Müslüman halklar da bunları yöneten zihniyet ve kurumlar da çok şey kaybetti, çok zaman israf oldu, çok canlar yandı, nice ocaklar söndü! İşin en başında da “Etmeyin, elemeyin! Olmaz.. Kıble ettiğiniz diyarlar eldir, ellerindir… Teşhişsiz ilaçlar veriyorsunuz, yara derindir..” diyen duayenlerimiz oldu ama dinlenmediler, dinleyemediniz.
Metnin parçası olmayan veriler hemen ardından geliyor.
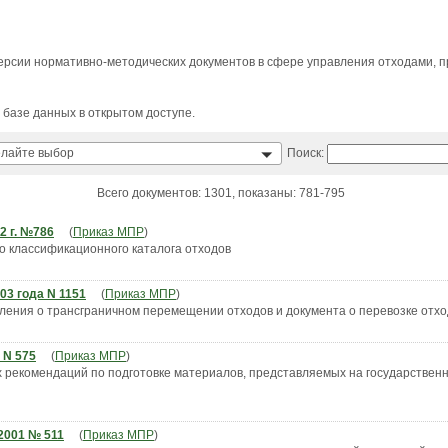
версии нормативно-методических документов в сфере управления отходами, п
базе данных в открытом доступе.
Поиск:
лайте выбор
Всего документов: 1301, показаны: 781-795
2 г. №786
(
Приказ МПР
)
 классификационного каталога отходов
03 года N 1151
(
Приказ МПР
)
ения о трансграничном перемещении отходов и документа о перевозке отхо
 N 575
(
Приказ МПР
)
 рекомендаций по подготовке материалов, представляемых на государственн
2001 № 511
(
Приказ МПР
)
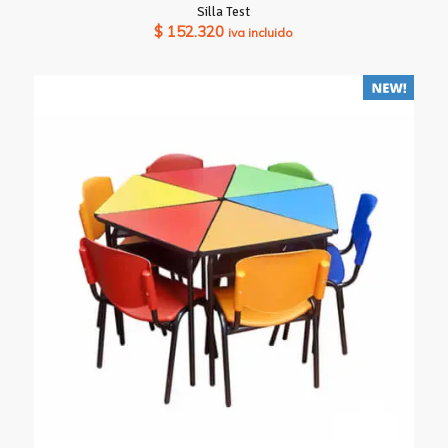
Silla Test
$
152.320
iva incluido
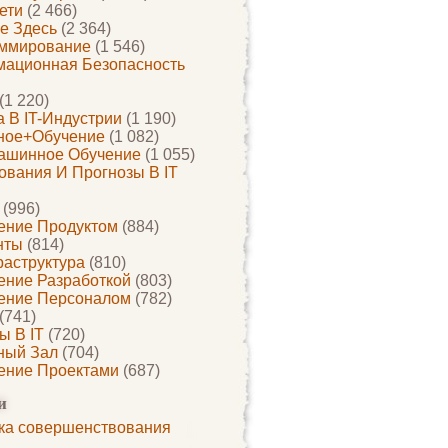
ети
(2 466)
е Здесь
(2 364)
ммирование
(1 546)
ационная Безопасность
(1 220)
 В IT-Индустрии
(1 190)
ное+обучение
(1 082)
ашинное Обучение
(1 055)
ования И Прогнозы В IT
(996)
ение Продуктом
(884)
нты
(814)
раструктура
(810)
ение Разработкой
(803)
ение Персоналом
(782)
(741)
ы В IT
(720)
ный Зал
(704)
ение Проектами
(687)
и
ка совершенствования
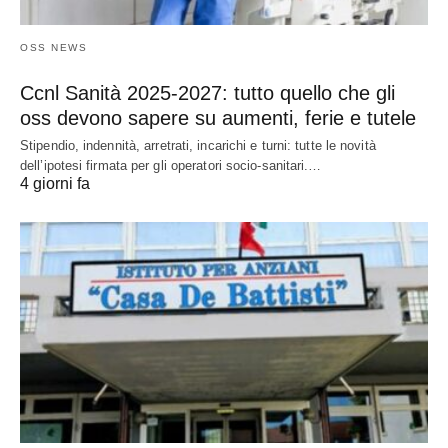
OSS NEWS
Ccnl Sanità 2025-2027: tutto quello che gli
oss devono sapere su aumenti, ferie e tutele
Stipendio, indennità, arretrati, incarichi e turni: tutte le novità
dell’ipotesi firmata per gli operatori socio-sanitari.…
4 giorni fa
Hadi güzellik ve istikrarın hatırı için bühtan olsa da diyeyim: Diyemedik!

Hülasa durum bu!

Hala Makyavelizm’in racon kestiği siyasette yeni bir yön, yeni bir tarz, yeni bir duruş lazım. Kire bulanmamış, “bizden de olsa yanlışa kefil olmamış” bir siyaset ve siyasetçi lazımdır.
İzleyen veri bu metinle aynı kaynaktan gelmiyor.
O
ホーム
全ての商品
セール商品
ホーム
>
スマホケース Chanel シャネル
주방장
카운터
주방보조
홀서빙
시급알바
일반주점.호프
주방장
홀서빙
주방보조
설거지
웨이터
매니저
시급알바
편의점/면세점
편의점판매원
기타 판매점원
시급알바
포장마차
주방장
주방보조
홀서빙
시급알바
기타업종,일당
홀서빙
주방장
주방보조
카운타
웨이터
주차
Bu siyaset ve siyasetçi tarzı kokuşmuş, umutları kırmış, iyi çocuklarımızı dahi nice suç ve günaha bulandırmış; en güzel kelimeleri -bağışlayın- samimiyetsizliğe, çirkefe batırmış; kardeşlerin arasını bozmuş, aralarına kan sokmuş…

Siyaset isterim; bütün bunların dışında! Bir tek oy alsa da “Bu benim Dosdoğru Yolum’dur! Ben, mü’minlerin ilki olmakla emrolundum!” diyebilecek siyasetçi isterim. Sabırla direnecek, dayanacak ve hiç şüphem yoktur ki iktidara koşacaktır! Uzak değil, pek yakında! Ama sabretmeyi bileceksin ama kendin olacaksın!

Anadolu halkı; “Benim bu derde dermanım vardır” diyen kimleri İKTİDARA taşımadı ki! Haydi.. Sıra sende!  Ey Zekeriya! Sana bir oğul müjdeleriz. İsmi Yahya'dır. Onun gibisini daha önce yaratmadık." (Meryem 7).

“Rabbimiz ise Mazlumlara lütfetmek; onlardan liderler yapmak istiyor!”(Kasas 5).

Asa-yı Musa, Avaz-ı Davûd, Darbe-i Yahya, Zülfikâr ile wesselam!